According to researchers at Cornell University, there is a new large-scale anti-tracking evasion scheme that leverages CNAME records to include tracker resources in a same-site context, otherwise known as CNAME Cloaking, which effectively helps them to bypass anti-tracking measures that use fixed hostname-based block lists.
And this tracking scheme is gaining huge traction among high-traffic websites, with several privacy and security issues inherent to the CNAME-based tracking, which the researchers detected through a combination of automated and manual analyses.
Some online trackers are already using the technique against Safari browser, which recently added strict anti-tracking systems in place.
Why Online Trackers are Switching to Evasive CNAME Cloaking Technique
The rise of cookie-killing browser barriers put in place by the major browser vendors to enhance users privacy, makes it increasingly daunting on marketers to look for new techniques to evade the anti-tracking mechanisms employed by browser vendors.
The CNAME cloaking is perhaps the latest evasive technique, whereby websites use first-party subdomains as their aliases for third-party tracking domains through the CNAME records in the DNS configuration to circumvent online tracker-blockers.

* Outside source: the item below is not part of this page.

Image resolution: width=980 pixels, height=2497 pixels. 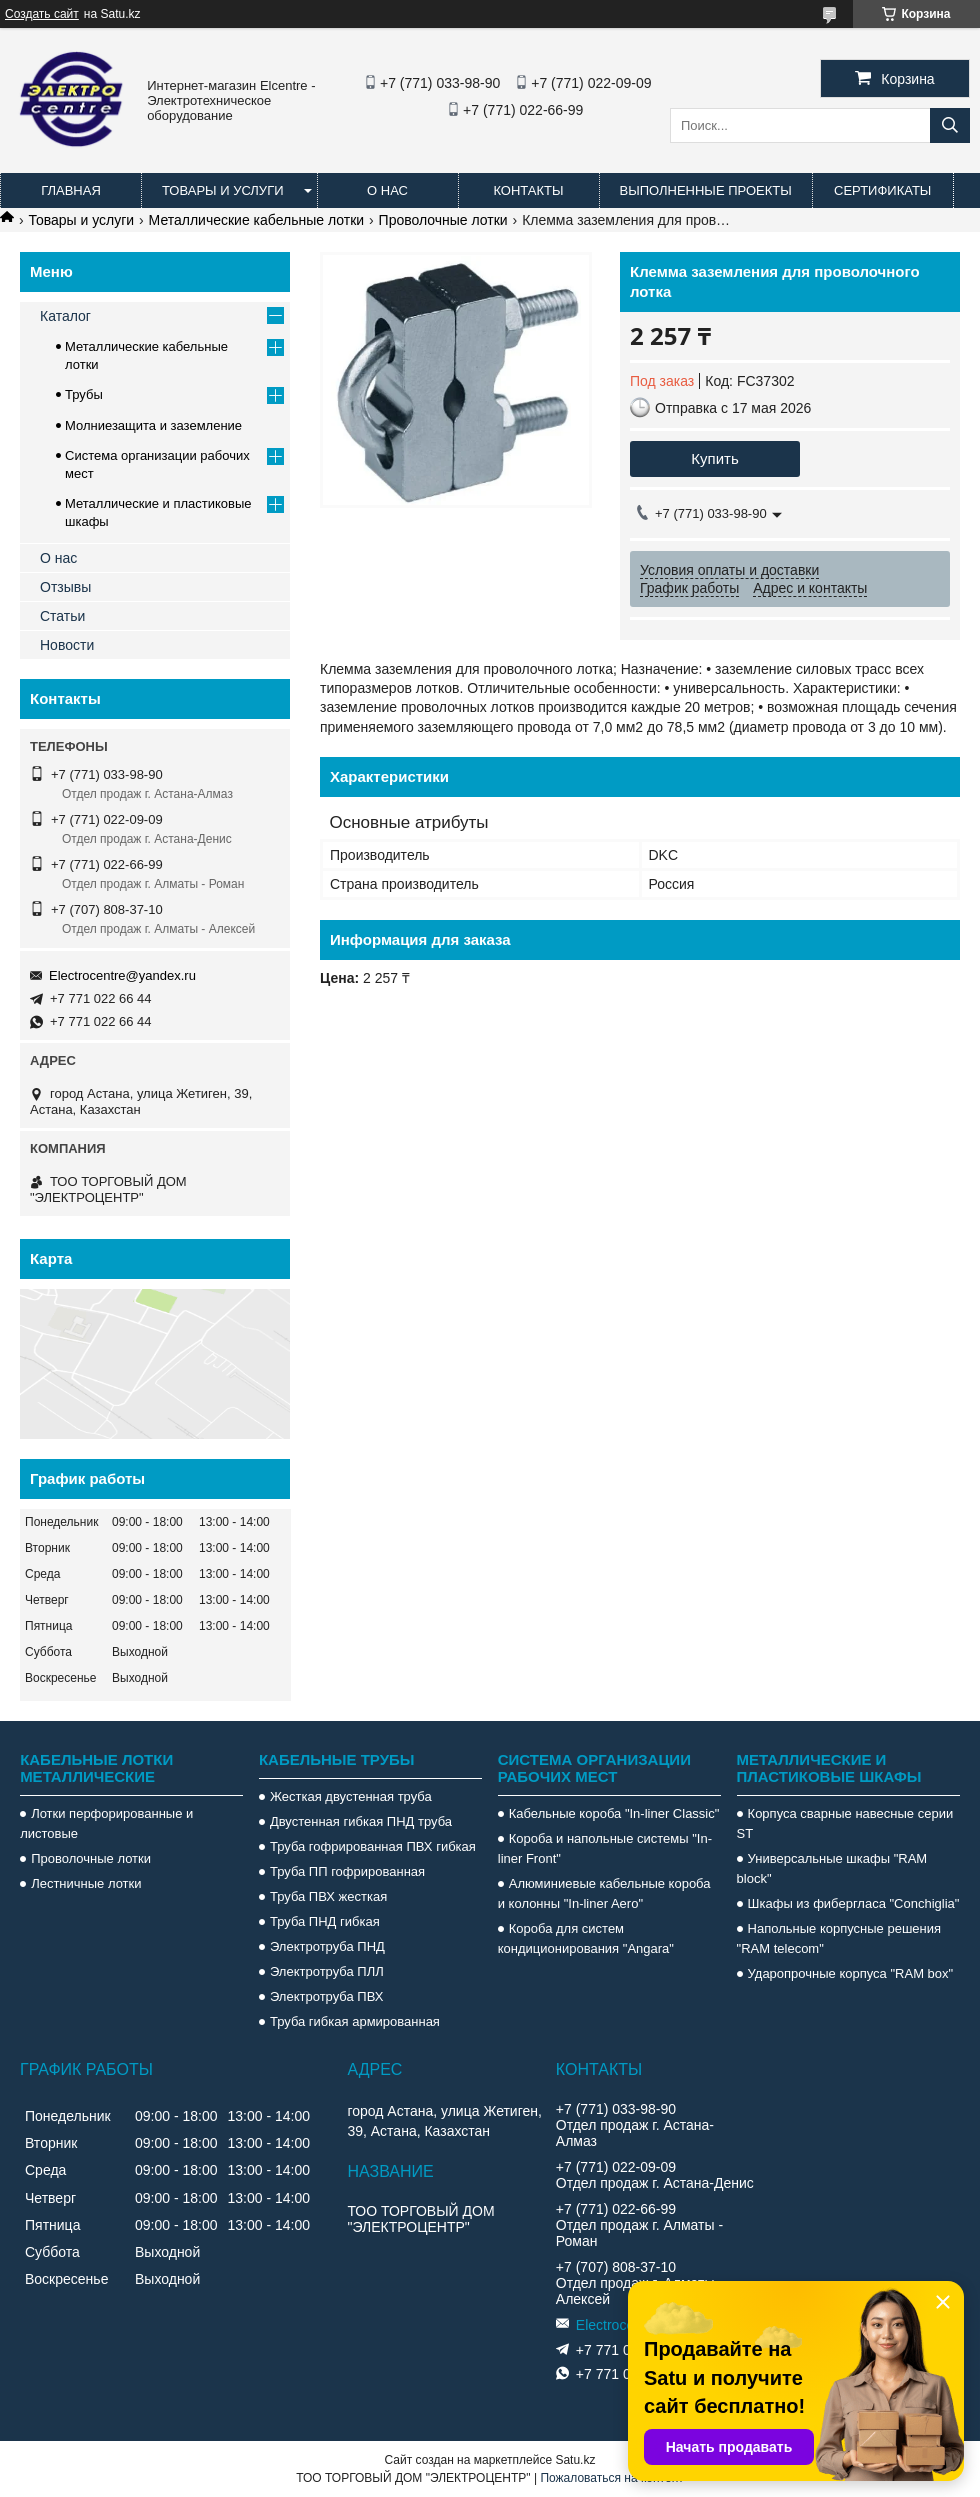 What do you see at coordinates (347, 1871) in the screenshot?
I see `Труба ПП гофрированная` at bounding box center [347, 1871].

As DNS records allow for mapping a domain or subdomain to another, that is an alias, it makes them ideal means to sneak tracking code as a first-party subdomain. Thus, CNAME cloaking allows tracking code to look like first-party when it is not, with resources resolving through a CNAME that differs from the first party domain.
How the Major Browsers look to Mitigate CNAME Cloaking
Mozilla had been a major advocate of the browser-side protection that block websites from following web users online, which online tracking has been proven to benefit advertisers who target specific users, even though it invades their privacy.
Although Mozilla Firefox for now doesn't block CNAME cloaking out of the box, but users can use add-on like uBlock Origin to block any first-party tracker. But, the company has began the roll out of Firefox 86 which boasts of such privacy features as Total Cookie Protection that prevents every cross-site tracking by "confin[ing] all the cookies from each website in a separate cookie jar."
Apple on it's part has released iOS 14.4 with additional safeguards for Safari browser that build upon its ITP feature to shield third-party CNAME cloaking, albeit it does not yet offer a means to unmask and block the tracker domain.